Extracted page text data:
== Segment start ==
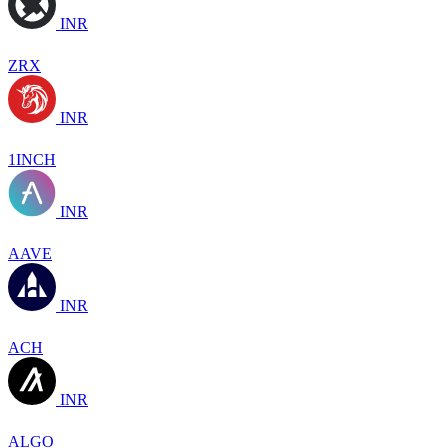
INR
ZRX
INR
1INCH
INR
AAVE
INR
ACH
INR
ALGO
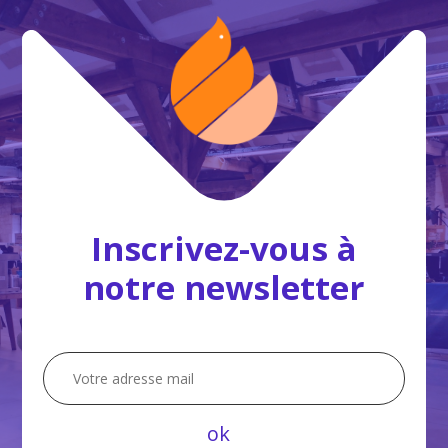
Inscrivez-vous à
notre newsletter
ok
== Segment end ==
Please output all of the entries above exactly, but without any picture.

INR
ZRX
INR
1INCH
INR
AAVE
INR
ACH
INR
ALGO
Inscrivez-vous à
notre newsletter
ok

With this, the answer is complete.